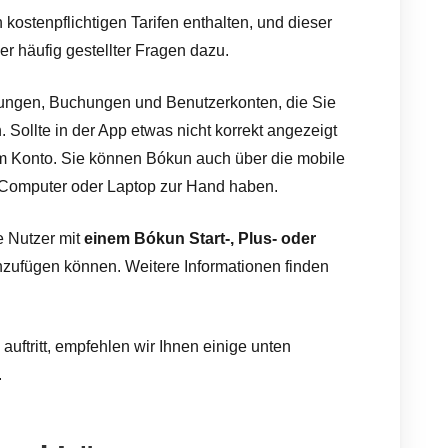
 kostenpflichtigen Tarifen enthalten, und dieser
ger häufig gestellter Fragen dazu.
llungen, Buchungen und Benutzerkonten, die Sie
 Sollte in der App etwas nicht korrekt angezeigt
rem Konto. Sie können Bókun auch über die mobile
n Computer oder Laptop zur Hand haben.
e Nutzer mit
einem Bókun Start-, Plus- oder
zufügen können. Weitere Informationen finden
uftritt, empfehlen wir Ihnen einige unten
.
····················
Task directions:
Return every line from the entries above that contains the word "oder".

Reply to the exercise:
n Computer oder Laptop zur Hand haben.
einem Bókun Start-, Plus- oder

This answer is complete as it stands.